André Nyabenda qui assure la présidence de la chambre de premier degré de la Cour spéciale des terres et autres biens, est né en 1967 en commune et province de Kirundo. Il a fait ses études primaires à Kanyinya. Il a poursuivi ses études secondaires au Lycée Rubanga où il a obtenu le diplôme homologué des humanités générales en 1990. M. Nyabenda entrera ainsi à l’Université du Burundi en 1990 dans la faculté de Droit et y a fait quatre ans. En 2004, il a poursuivi ses études à l’Université du lac Tanganyika jusqu’en 2007 et a décroché le diplôme de licence. Trois ans après, il a suivi une formation à l’Université du Burundi et a obtenu un diplôme d’Etudes supérieures spécialisées en droit de l’Homme et résolution pacifique des conflits.
Pendant qu’il faisait ses études, déjà en 1995, il était juge au tribunal de Résidence de Kabezi jusqu’en 1999. Depuis 1999 jusqu’en 2004, il était juge président du tribunal de résidence de Bugarama. De 2004 à 2006, il était juge au tribunal de grande instance de Bujumbura, dont il assurera la présidence depuis 2006 jusqu’en 2008. Il a ainsi été nommé conseiller à la cour Suprême l’année qui a suivi.

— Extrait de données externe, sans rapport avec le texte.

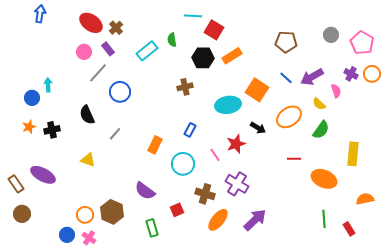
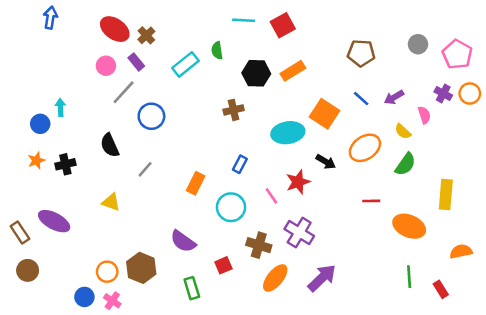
red square: (214, 30) -> (283, 25), moved, turned 30
purple arrow: (312, 77) -> (394, 97), size x0.7

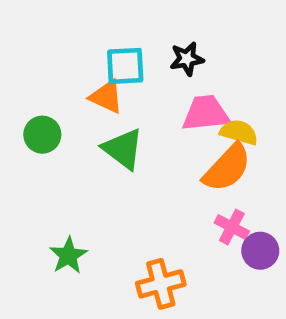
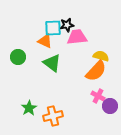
black star: (187, 59) -> (67, 25), moved
pink trapezoid: (206, 113) -> (77, 37), moved
orange cross: (161, 284) -> (53, 116), moved

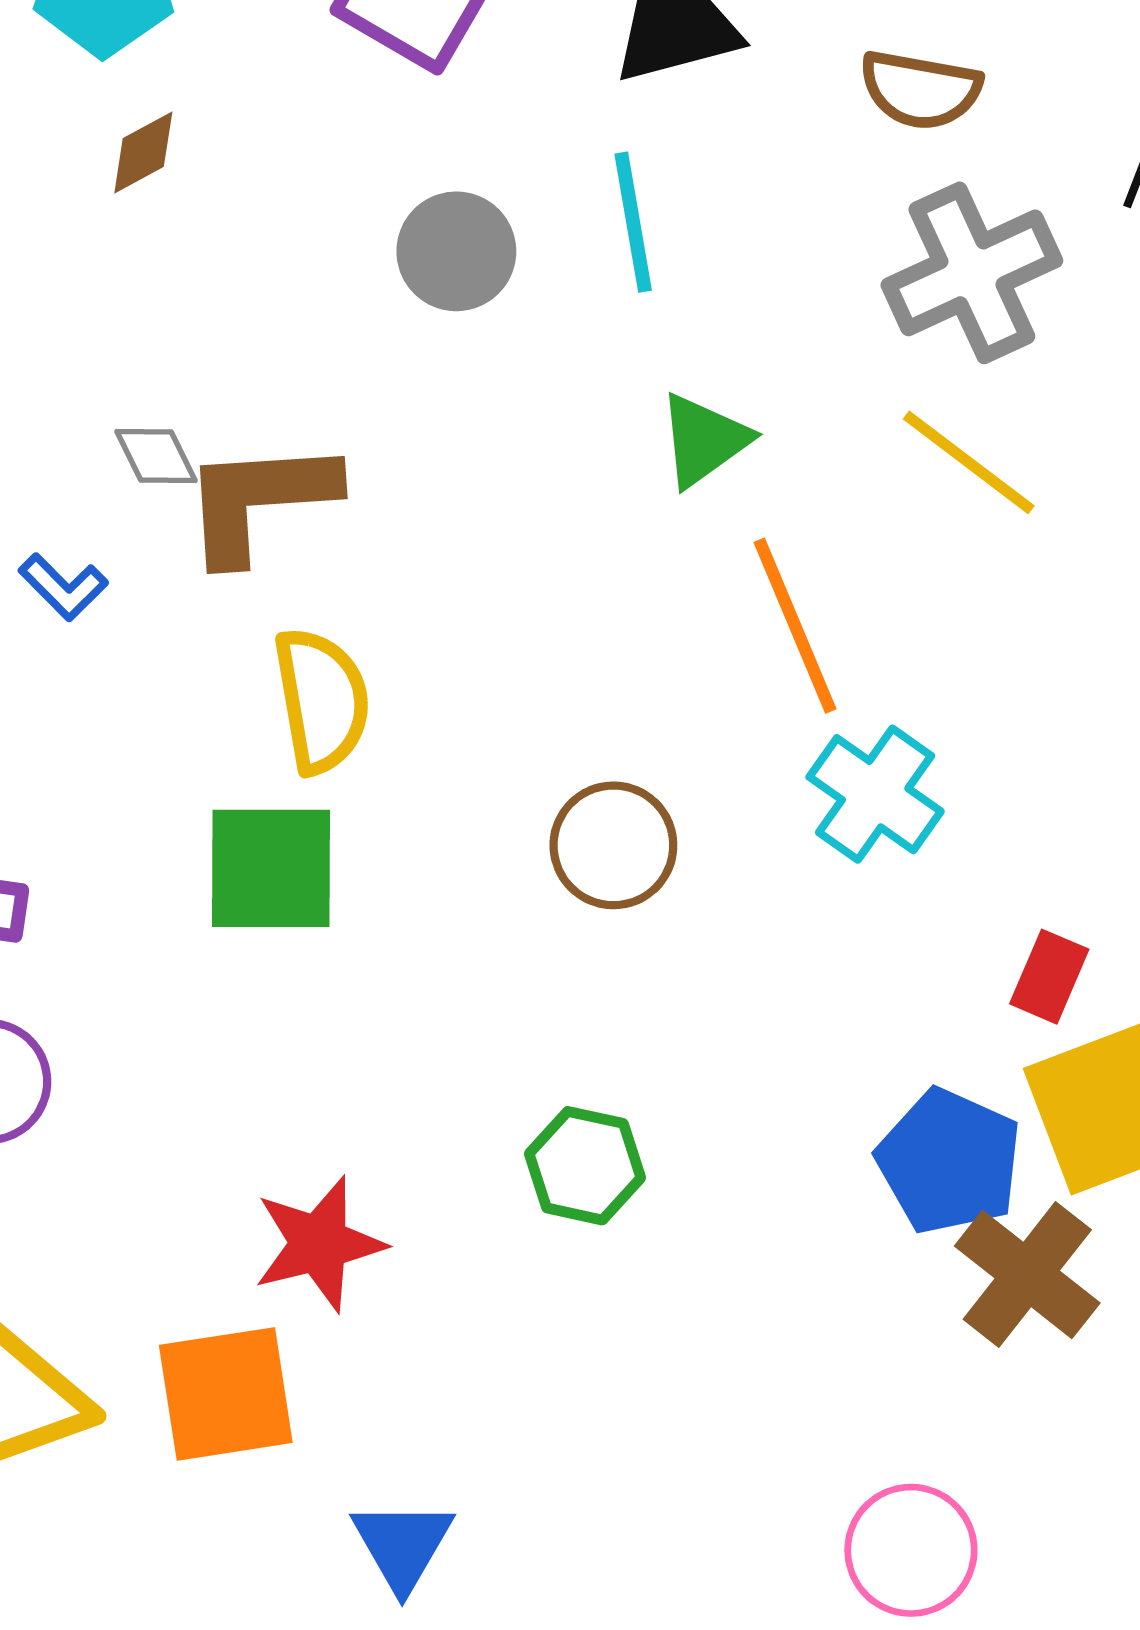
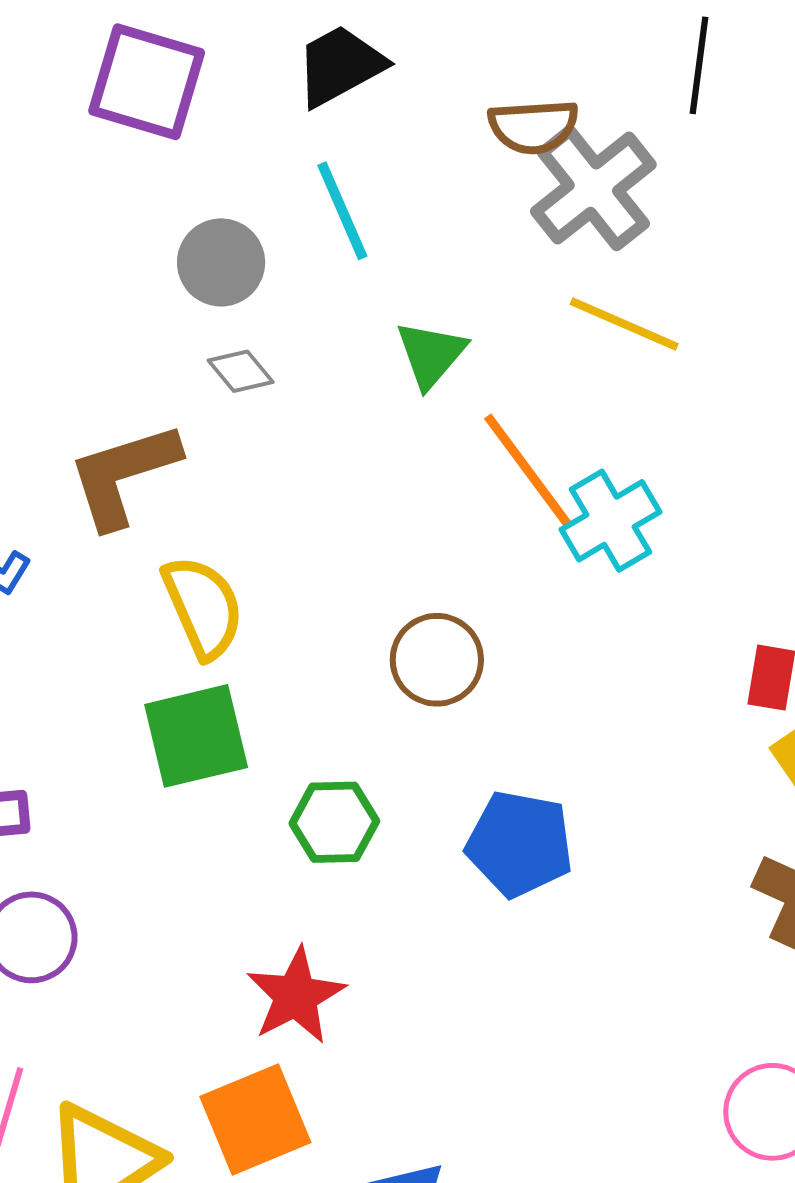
brown semicircle: (920, 90) -> (533, 127), moved
gray diamond: (156, 456) -> (241, 371), moved
cyan cross: (875, 794) -> (610, 521), moved, turned 38
blue pentagon: (949, 1161) -> (520, 844), moved
green hexagon: (585, 1166) -> (334, 822), moved

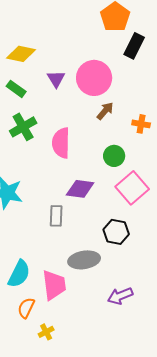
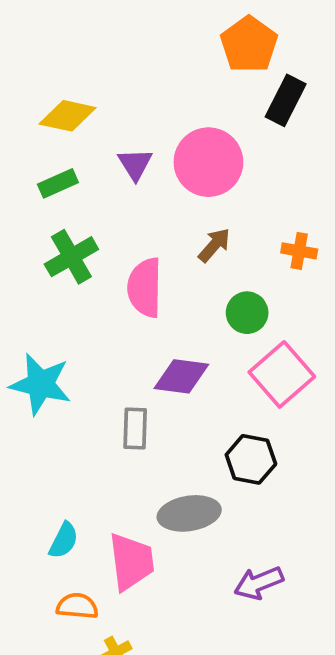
green rectangle: (16, 89) -> (58, 183), turned -60
brown arrow: (105, 111) -> (214, 245), moved
cyan semicircle: (19, 274) -> (64, 540), size x0.7
orange semicircle: (26, 308) -> (77, 606), turned 70

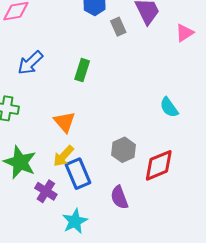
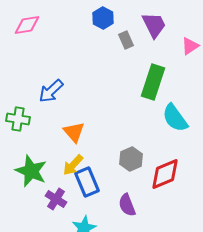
blue arrow: (30, 63) -> (51, 91), moved
green rectangle: (82, 70) -> (153, 82), moved, size x1.6
cyan semicircle: (169, 107) -> (175, 118), size x1.4

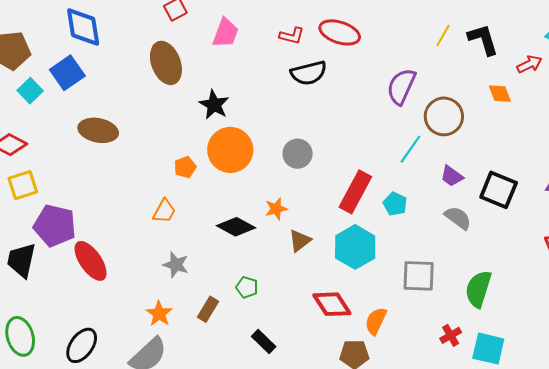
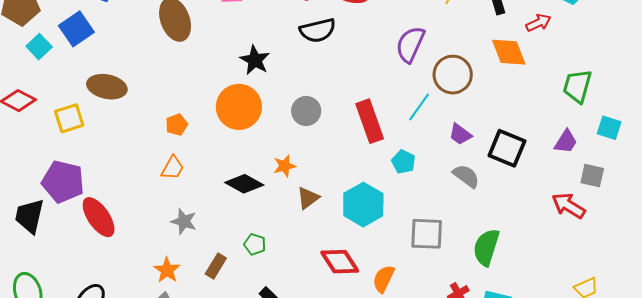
orange diamond: (500, 94) -> (509, 52), size x1.5
black star: (214, 105) -> (255, 60), moved
orange pentagon: (185, 167) -> (177, 125), moved
yellow square: (23, 185) -> (69, 118), moved
red rectangle: (355, 192) -> (370, 121), moved, turned -48

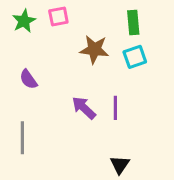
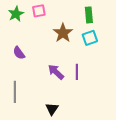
brown star: (94, 49) -> (63, 33), turned 30
black triangle: (120, 165) -> (52, 109), moved

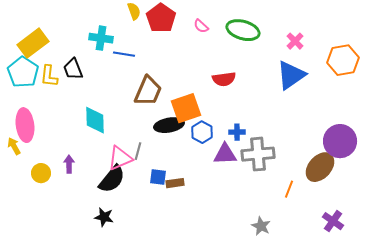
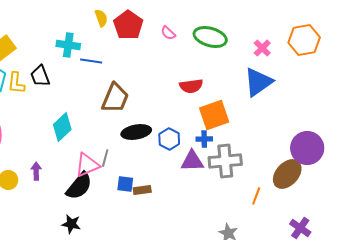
orange hexagon: (343, 60) -> (304, 40), moved
orange square: (186, 108) -> (214, 115), moved
cyan diamond: (95, 120) -> (62, 127), turned 48

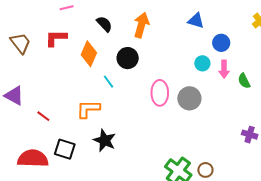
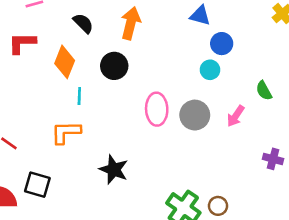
blue circle: (221, 43) -> (222, 44), moved
pink arrow: (224, 69) -> (236, 116), moved, turned 36
cyan line: (109, 82) -> (79, 96), moved, turned 40
black star: (105, 140) -> (114, 170), moved

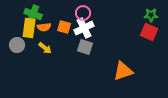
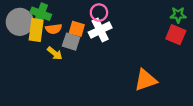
gray circle: (17, 45) -> (20, 22), moved, size x1.5
gray square: (85, 47) -> (71, 42), moved

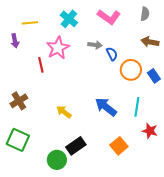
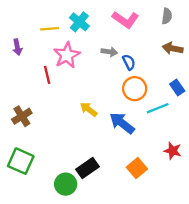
yellow line: (30, 23) -> (49, 29), moved
orange circle: (131, 70) -> (135, 89), moved
cyan line: (137, 107) -> (158, 108), moved, turned 60
yellow arrow: (64, 112) -> (89, 109), moved

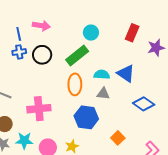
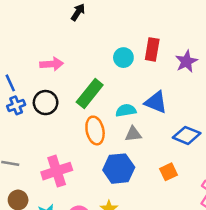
pink arrow: (41, 26) -> (52, 64), moved
cyan circle: (91, 33) -> (123, 58), moved
orange square: (118, 138) -> (168, 172), moved, turned 32

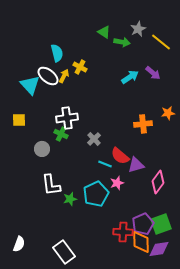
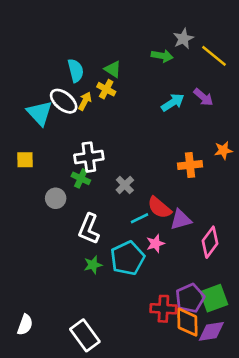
green triangle: (104, 32) -> (113, 69), moved
cyan line: (105, 164) -> (139, 218), turned -48
white L-shape: (51, 185) -> (89, 229), moved, turned 30

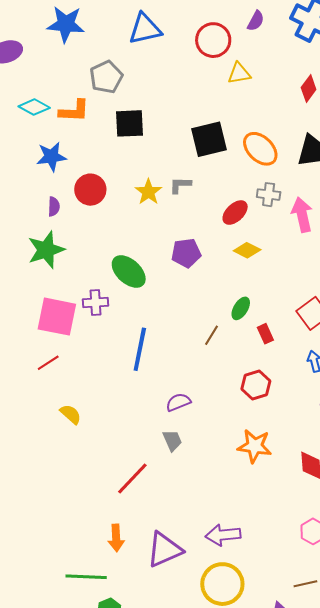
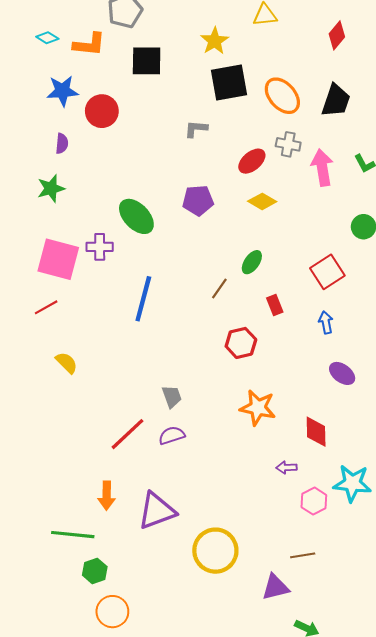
cyan diamond: (34, 107) -> (47, 38), size x0.7
red circle: (90, 190) -> (102, 111), moved
yellow star: (148, 192) -> (215, 41), moved
green star: (46, 250) -> (51, 188), size x0.7
red rectangle: (265, 334) -> (275, 305), moved
red hexagon: (256, 385) -> (241, 343), moved
purple semicircle: (178, 402) -> (172, 435), moved
purple arrow: (223, 535) -> (286, 468), moved, size x0.6

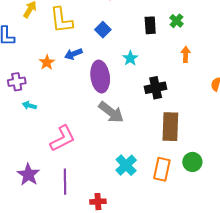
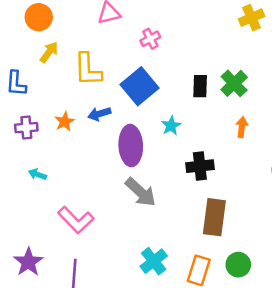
green cross: (176, 21) -> (234, 83), size x1.5
blue square: (103, 30) -> (139, 86), size x1.8
purple cross: (17, 82) -> (26, 128), moved
pink L-shape: (63, 138) -> (76, 220), turned 68

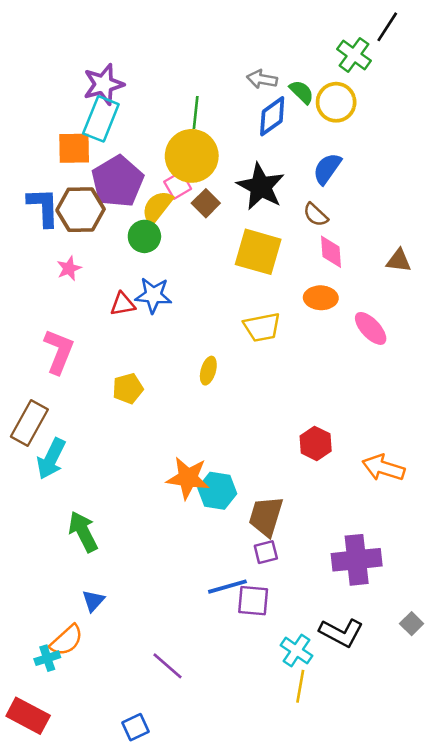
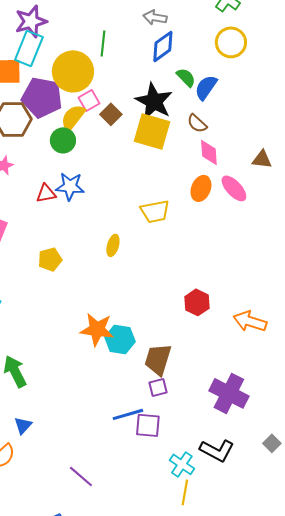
green semicircle: (302, 92) -> (186, 77), moved
yellow circle: (336, 102) -> (231, 42), moved
yellow circle: (192, 156) -> (73, 71), moved
purple pentagon: (118, 181) -> (42, 97), turned -30
yellow square: (258, 252) -> (152, 131), moved
orange ellipse: (321, 298) -> (201, 188), turned -70
pink ellipse: (371, 328) -> (234, 188), moved
purple cross: (357, 560) -> (229, 393), turned 33

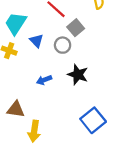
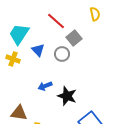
black star: (78, 75) -> (67, 96), moved

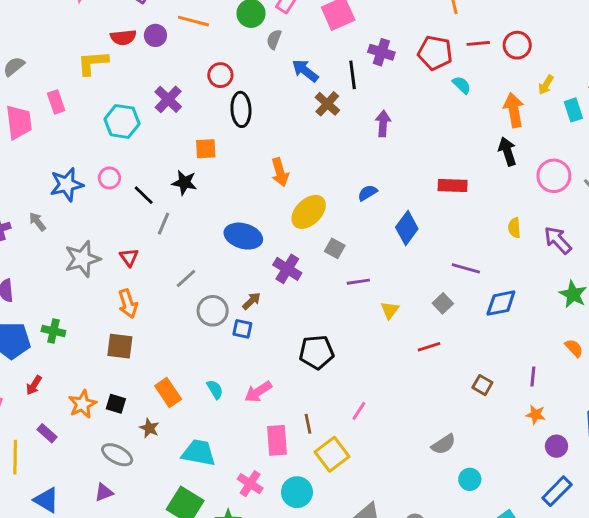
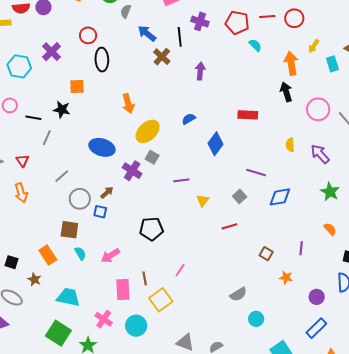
black line: (144, 195) -> (33, 118), turned -35
gray square: (335, 248) -> (152, 157), moved
brown square: (120, 346) -> (69, 230), moved
orange star: (536, 415) -> (286, 278), moved

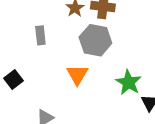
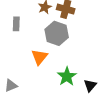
green star: (129, 82) -> (67, 76), moved

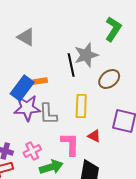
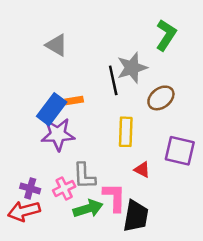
gray L-shape: (48, 114) -> (84, 176), moved
pink L-shape: (70, 144) -> (114, 197), moved

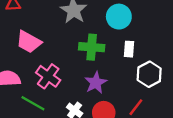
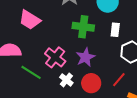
pink cross: (48, 76) -> (55, 57), moved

Depuis 2009 jusqu’en 2012, il était vice-président de cette cour et président de la chambre de Cassation. Il a également assuré la présidence à intérim de cette cour entre 2010 et 2011. M. Nyabenda a dans son parcours été membre élu du Conseil supérieur de la magistrature et secrétaire général du Syndicat des magistrats du Burundi. Il enseigne à temps partiel à l’Université lumière de Bujumbura.

DSC05303Floribert Nsengiyumva

 
Fils de Protais Singendakubwabo et de Catherine Siniyunguruza , Floribert Nsengiyumva est né dans la commune Ndava de la province de Cibitoke en 1982. Il a fait ses études primaires successivement à l’école primaire Ndava transversale et Musaga II. Il a ainsi fréquenté le lycée Notre dame de Rohero entre 1996 et 2003. Il a continué à l’Université du lac Tanganyika dans la faculté de Droit en 2004 où il a obtenu sa licence en 2009. Après ces études, il a effectué diverses activités dans les secteurs public et privé. Ce n’est qu’en 2012 qu’il a embrassé la carrière de magistrat et a été substitut du procureur en mairie de Bujumbura.

 

DSC05298Fleury Ntungumburanye

Fleury Ntungumburanye est né au quartier IV en commune urbaine de Ngagara en 1977. Ce fils de Raphaël Ntungumburanye et de Calinie Ngerageze a fait ses études primaires à Ngagara. Il a poursuivi ses études au lycée du lac Tanganyika de 1992 à 1997. Après, il a fait deux ans au lycée-Saint Albert pour décrocher le diplôme d’Humanités générales. Il est ainsi entré à l’Université de Ngozi pour faire le droit jusqu’en 2004.
M. Ntungumburanye a débuté le travail au tribunal de Résidence de Ngagara en 2005. En 2007, il est devenu substitut du procureur de Bubanza pendant deux ans. Il a, par après, fait deux ans au tribunal du Travail. Depuis 2011 à 2013, M. Ntungumburanye a suivi une formation à l’Université catholique de Louvain. Depuis 2013 à sa nomination à la Cour spéciale des terres et autres biens, il était substitut du procureur en mairie de Bujumbura.